Con le moderne tecnologie avrebbe avuto successo ?
Ne dubito assai: selezionarie particolari caratteristiche esteriori comporta comunque risultati catastrofici su tutti gli altri fronti (si vedano ad esempio i cani di razza: affetti da patologie tanto tipiche quanto lo sono le caratteristiche estetico-morfologiche di cisacuna razza).
Poi, magari, se applichi uno screening genetico a tappeto su tutti i feti, e scarti quelli "difettosi" (soluzione molto "alla tedesca"...
Ma in ogni caso tare come le limitate capacità intellettive (anche queste si erano evidenziate in quel progetto) certo non le puoi prevedere con un'analisi genetica.
La carta vincente dell'evoluzione é il mescolamento genetico.
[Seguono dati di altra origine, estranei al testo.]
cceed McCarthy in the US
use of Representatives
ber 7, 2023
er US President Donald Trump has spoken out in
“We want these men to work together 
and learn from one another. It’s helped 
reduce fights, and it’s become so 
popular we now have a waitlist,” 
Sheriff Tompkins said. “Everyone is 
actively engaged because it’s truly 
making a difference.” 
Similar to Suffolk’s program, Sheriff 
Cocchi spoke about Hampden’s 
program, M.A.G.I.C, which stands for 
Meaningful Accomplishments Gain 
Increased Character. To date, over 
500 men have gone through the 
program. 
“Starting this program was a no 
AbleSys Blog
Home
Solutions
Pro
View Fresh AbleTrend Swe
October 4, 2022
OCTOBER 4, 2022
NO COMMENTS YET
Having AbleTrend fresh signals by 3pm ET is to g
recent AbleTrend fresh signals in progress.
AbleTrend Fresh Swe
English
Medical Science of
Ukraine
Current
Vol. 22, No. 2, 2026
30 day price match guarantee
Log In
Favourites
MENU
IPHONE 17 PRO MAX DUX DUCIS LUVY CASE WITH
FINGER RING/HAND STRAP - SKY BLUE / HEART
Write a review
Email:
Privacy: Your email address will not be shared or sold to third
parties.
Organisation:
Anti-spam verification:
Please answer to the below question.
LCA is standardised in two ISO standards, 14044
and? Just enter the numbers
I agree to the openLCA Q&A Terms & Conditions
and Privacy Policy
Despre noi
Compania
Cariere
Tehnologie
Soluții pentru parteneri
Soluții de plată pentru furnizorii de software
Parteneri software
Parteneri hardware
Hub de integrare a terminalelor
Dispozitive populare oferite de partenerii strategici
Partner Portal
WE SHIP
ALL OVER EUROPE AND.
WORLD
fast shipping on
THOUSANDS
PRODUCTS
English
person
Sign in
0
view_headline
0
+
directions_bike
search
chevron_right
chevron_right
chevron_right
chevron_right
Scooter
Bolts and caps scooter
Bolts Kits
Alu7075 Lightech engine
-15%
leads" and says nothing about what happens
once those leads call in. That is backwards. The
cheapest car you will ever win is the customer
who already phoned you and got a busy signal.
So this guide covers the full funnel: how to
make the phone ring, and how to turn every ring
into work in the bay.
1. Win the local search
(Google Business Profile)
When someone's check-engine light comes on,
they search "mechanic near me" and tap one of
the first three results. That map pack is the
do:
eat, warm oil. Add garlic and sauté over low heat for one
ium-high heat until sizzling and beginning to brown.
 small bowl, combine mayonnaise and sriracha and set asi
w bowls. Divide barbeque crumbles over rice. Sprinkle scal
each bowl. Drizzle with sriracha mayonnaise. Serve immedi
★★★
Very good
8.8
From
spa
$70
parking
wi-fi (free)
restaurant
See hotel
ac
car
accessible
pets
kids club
Chi aveva cervello per intendere lo aveva capito da un punto di vista scientifico già ai tempi di Darwin... altri ci sono arrivati molto dopo (altri non ci sono ancora arrivati, purtroppo).
Da un punto di vista empirico, l'uomo conosce questo principio sin dalla notte dei tempi: sono convinto che l'atavica avversione per l'incesto non sia nata come tabù morale in quanto tale, ma dalla pragmatica constatazione della misera, tarata, oscena prole che puntualmente ne derivava.